Ige is estimating the state’s shortfall will increase by another $250 million — that’s on top of the $250 million gap revealed recently when the Council on Revenues downgraded its revenue forecast for the current year, prompting Ige’s reference to deficit doubling.
Ige said the council’s lowered projection — to just 0.5 percent growth from 3 percent growth — is still too optimistic.
“That in and of itself resulted in another $250 million more for the deficit,” he said, referring to the council’s report. “We’re expecting another $250 million or more deficit that will become obvious in light of the earthquake. That would mean another $500 million or so that we’ll have to prepare for because I’m certain in just my looking at the current revenues that have come in for the last four months and trying to make even a simple straight-line projection, it’s obvious that the council’s projection is too optimistic.”

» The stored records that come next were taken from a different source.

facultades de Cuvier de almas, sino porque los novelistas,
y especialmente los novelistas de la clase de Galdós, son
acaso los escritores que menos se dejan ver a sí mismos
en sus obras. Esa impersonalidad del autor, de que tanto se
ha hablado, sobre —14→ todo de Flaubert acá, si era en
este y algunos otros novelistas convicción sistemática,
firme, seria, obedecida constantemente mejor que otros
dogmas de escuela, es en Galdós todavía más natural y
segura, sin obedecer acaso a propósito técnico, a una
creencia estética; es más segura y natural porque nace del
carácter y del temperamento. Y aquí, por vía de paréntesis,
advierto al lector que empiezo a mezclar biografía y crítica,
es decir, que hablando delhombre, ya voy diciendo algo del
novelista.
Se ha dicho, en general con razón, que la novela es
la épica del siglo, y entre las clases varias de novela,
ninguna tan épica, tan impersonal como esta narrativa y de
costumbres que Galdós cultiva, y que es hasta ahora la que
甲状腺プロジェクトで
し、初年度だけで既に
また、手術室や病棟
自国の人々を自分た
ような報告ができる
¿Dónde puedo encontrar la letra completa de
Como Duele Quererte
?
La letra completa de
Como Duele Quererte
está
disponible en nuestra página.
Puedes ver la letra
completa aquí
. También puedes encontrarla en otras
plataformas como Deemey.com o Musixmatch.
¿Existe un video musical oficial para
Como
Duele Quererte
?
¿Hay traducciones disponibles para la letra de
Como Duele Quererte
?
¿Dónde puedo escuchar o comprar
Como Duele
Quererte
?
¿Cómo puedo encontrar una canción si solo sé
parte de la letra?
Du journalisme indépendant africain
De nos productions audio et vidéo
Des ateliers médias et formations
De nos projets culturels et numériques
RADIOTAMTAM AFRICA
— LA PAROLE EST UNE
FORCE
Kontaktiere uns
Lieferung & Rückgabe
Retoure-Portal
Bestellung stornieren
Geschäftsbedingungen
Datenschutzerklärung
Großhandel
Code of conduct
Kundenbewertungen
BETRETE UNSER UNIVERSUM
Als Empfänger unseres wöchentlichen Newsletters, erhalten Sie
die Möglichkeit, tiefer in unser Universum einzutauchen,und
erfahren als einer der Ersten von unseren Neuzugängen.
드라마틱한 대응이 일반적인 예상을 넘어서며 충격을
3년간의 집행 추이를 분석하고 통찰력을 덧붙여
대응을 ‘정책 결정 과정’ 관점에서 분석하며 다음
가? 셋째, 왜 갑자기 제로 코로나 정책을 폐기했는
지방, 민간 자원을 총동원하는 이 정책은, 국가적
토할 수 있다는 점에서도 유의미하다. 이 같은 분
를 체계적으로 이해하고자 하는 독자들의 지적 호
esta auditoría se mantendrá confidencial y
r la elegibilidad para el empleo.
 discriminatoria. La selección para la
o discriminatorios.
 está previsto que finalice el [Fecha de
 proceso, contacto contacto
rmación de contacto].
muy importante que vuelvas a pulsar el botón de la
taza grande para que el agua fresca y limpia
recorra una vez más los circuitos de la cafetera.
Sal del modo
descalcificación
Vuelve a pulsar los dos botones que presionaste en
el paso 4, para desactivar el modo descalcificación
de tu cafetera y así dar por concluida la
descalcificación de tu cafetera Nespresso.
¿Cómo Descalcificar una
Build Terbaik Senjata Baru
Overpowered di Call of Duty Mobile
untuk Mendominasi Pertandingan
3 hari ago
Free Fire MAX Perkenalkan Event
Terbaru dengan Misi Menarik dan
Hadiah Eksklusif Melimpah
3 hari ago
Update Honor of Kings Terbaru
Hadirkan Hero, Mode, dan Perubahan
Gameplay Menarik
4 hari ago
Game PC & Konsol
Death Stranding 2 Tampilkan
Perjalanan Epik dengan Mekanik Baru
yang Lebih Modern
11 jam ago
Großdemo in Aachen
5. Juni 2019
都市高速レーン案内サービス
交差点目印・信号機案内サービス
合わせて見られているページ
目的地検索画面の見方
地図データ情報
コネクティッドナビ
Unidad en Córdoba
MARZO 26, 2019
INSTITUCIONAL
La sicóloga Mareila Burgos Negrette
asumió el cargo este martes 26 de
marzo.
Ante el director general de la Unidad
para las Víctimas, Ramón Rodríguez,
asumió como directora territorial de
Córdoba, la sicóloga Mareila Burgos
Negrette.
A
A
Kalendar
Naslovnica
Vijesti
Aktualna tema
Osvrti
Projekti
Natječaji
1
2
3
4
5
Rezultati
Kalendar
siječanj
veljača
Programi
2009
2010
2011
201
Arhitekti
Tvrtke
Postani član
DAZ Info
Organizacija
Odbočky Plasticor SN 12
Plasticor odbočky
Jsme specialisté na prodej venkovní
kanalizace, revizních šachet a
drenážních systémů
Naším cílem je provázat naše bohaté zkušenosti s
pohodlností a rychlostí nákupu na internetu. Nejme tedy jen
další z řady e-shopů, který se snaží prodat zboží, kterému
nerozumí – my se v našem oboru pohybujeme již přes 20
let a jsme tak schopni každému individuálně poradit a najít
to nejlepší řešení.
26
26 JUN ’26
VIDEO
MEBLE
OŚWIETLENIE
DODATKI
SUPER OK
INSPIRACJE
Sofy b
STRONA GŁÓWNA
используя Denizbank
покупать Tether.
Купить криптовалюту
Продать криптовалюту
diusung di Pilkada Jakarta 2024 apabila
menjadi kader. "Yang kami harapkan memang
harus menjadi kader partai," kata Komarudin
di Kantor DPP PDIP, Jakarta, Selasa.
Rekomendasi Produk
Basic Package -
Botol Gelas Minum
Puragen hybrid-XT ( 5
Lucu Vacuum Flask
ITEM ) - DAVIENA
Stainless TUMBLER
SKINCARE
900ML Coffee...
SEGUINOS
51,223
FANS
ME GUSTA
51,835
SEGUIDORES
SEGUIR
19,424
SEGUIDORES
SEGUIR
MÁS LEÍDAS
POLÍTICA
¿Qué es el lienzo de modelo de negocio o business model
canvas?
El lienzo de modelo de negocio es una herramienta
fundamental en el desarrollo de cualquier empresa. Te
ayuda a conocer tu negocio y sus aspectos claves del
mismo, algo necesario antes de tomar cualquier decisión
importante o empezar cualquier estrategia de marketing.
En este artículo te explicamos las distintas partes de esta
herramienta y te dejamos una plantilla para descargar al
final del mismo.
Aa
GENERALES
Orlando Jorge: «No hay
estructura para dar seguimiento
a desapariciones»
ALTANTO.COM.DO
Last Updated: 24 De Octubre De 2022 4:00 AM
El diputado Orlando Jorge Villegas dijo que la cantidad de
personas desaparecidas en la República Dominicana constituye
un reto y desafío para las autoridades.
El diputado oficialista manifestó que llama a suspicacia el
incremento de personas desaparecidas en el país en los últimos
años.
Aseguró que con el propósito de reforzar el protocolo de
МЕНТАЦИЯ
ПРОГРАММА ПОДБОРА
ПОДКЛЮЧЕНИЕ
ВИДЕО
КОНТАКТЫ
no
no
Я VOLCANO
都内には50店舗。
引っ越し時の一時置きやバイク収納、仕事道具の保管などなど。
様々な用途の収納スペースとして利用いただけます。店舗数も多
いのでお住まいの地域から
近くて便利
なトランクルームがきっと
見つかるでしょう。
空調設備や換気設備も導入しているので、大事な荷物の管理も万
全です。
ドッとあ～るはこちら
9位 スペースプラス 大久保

The council’s revision came just hours before the Japan earthquake struck, causing a tsunami that damaged parts of Hawaii. The downgraded forecast also meant the state’s deficit swelled to about $969 million for this year and 2012 and 2013. If Ige’s estimate holds true, the state’s shortfall would be more than $1.2 billion.
The House approved its version of a budget plan that called for $10.9 billion in spending in both 2012 and 2013, sending it over to Ige’s Senate Ways and Means Committee. While that draft did slash close to $400 million in spending that Gov. Neil Abercrombie had proposed, the House did not factor in the lowered revenue projection by the Council on Revenues.
Enter the tsunami. The wave caused tens of millions of dollars in damage to public and private property in Hawaii. Tourism from Japan — which makes up nearly 20 percent of the market — is expected to nosedive.
As a result, the Senate is taking a closer look at all spending proposals from the Abercrombie administration, Ige said, and looking for more areas to curb state spending.
“We’re revisiting all the governor’s adds and asking if it’s really necessary and looking at more cuts because that just has to happen,” Ige said.
On the revenue-generating side, Ige said the Senate will consider about two dozen House bills designed to raise about $300 million a year. These include familiar proposals including taxing pension income, eliminating state income tax deductions and raiding the Hawaii Hurricane Relief Fund. He hinted that some of the tax hikes may be broadened to raise more money.
“We do have the revenue enhancements that the House sent over,” Ige said. “We had examined a couple of them — eliminating the tax deduction for state income taxes, the issue of taxing pensions. Clearly we’ll be looking at those things. There will probably be very different decisions we’ll have to make now that the deficit is significantly bigger.”